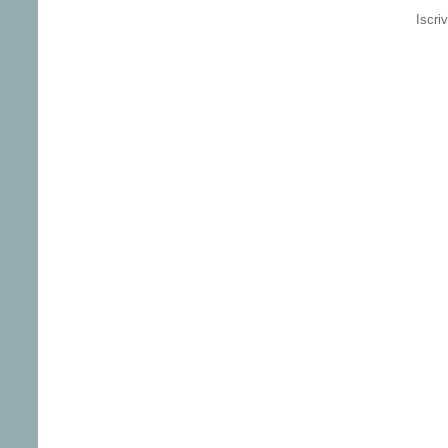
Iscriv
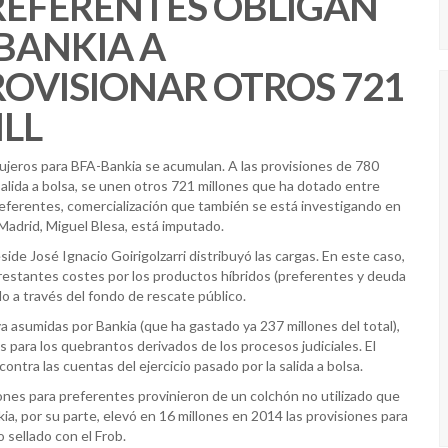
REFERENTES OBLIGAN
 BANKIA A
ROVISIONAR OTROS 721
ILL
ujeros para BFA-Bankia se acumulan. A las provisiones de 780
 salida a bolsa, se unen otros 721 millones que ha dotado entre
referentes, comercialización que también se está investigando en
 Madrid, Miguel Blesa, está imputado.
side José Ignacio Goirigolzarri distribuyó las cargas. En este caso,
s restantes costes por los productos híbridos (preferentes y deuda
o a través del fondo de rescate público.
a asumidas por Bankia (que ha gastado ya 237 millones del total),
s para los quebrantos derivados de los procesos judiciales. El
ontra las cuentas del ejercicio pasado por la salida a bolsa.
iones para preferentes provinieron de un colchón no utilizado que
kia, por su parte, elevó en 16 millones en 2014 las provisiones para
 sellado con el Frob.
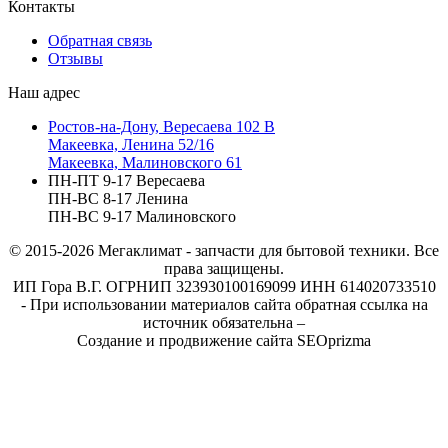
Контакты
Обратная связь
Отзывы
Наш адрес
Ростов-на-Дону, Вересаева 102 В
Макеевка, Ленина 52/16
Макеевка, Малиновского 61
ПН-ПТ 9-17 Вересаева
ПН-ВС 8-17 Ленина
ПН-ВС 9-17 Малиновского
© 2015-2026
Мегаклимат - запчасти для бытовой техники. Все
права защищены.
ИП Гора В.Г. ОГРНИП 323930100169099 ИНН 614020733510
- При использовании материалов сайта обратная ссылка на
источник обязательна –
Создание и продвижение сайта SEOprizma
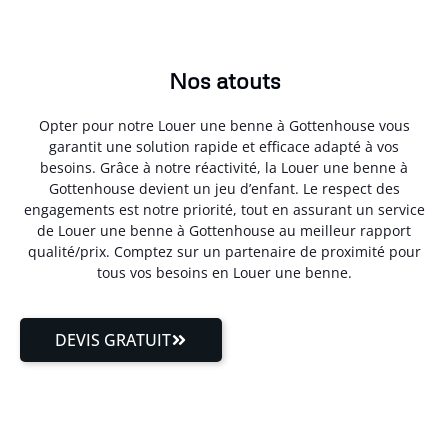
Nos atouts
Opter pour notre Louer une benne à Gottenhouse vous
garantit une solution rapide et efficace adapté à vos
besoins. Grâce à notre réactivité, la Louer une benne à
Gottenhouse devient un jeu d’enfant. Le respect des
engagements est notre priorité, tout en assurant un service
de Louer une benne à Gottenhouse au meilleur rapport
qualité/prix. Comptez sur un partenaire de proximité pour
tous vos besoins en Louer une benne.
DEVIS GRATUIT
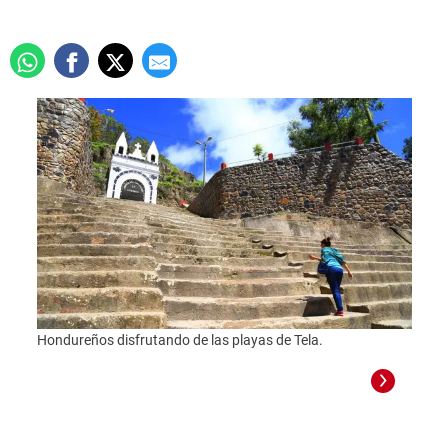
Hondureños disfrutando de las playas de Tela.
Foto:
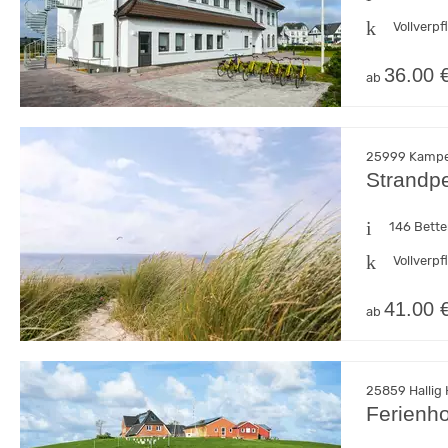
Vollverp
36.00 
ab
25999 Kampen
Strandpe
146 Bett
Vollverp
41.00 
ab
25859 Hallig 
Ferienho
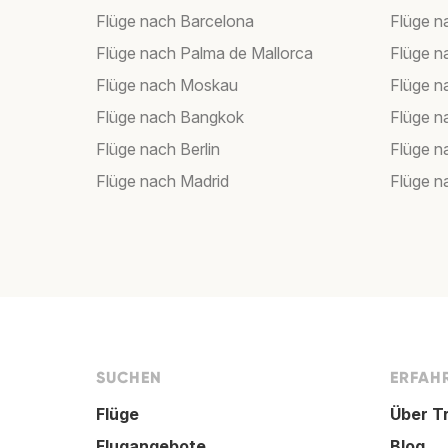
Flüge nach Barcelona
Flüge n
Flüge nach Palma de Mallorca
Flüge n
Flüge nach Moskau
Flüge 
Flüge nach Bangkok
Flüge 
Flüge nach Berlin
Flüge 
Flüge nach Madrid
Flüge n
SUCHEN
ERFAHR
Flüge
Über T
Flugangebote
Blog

^^^^^^^^

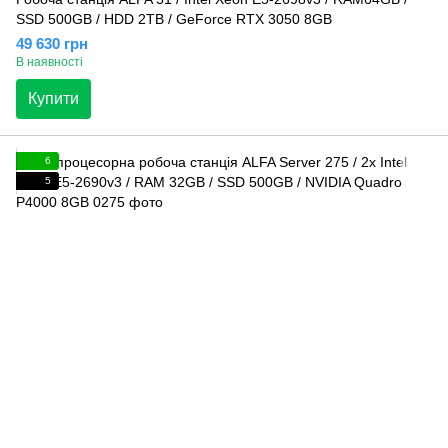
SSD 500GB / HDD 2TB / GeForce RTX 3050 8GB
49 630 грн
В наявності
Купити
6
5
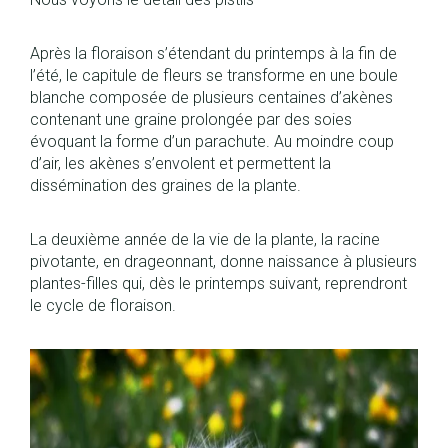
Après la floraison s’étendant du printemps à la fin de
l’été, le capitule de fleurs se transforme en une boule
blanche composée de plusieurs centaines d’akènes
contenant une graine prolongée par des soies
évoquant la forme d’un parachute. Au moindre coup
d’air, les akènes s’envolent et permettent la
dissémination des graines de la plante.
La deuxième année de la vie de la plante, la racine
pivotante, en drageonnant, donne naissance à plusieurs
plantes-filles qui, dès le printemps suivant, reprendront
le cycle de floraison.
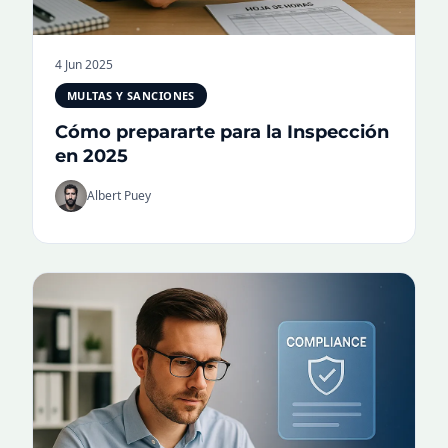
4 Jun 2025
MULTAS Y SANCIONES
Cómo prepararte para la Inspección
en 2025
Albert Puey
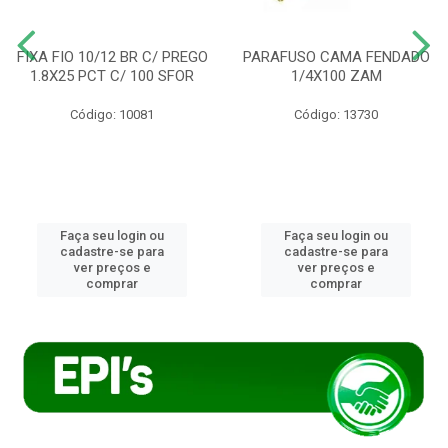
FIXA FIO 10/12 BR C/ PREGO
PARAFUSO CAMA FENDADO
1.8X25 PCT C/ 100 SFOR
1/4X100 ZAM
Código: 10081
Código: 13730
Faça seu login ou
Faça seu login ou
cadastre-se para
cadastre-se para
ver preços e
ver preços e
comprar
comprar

^^^^^^^^

▶ **PROBLEM**:
Keep both end lines and retype everything in the records above from the line containing "Макеевка, Ленина 52/16" through the line containing "источник обязательна –", exactly, with nothing else.

▶ **TASK OUTPUT**:
Макеевка, Ленина 52/16
Макеевка, Малиновского 61
ПН-ПТ 9-17 Вересаева
ПН-ВС 8-17 Ленина
ПН-ВС 9-17 Малиновского
© 2015-2026
Мегаклимат - запчасти для бытовой техники. Все
права защищены.
ИП Гора В.Г. ОГРНИП 323930100169099 ИНН 614020733510
- При использовании материалов сайта обратная ссылка на
источник обязательна –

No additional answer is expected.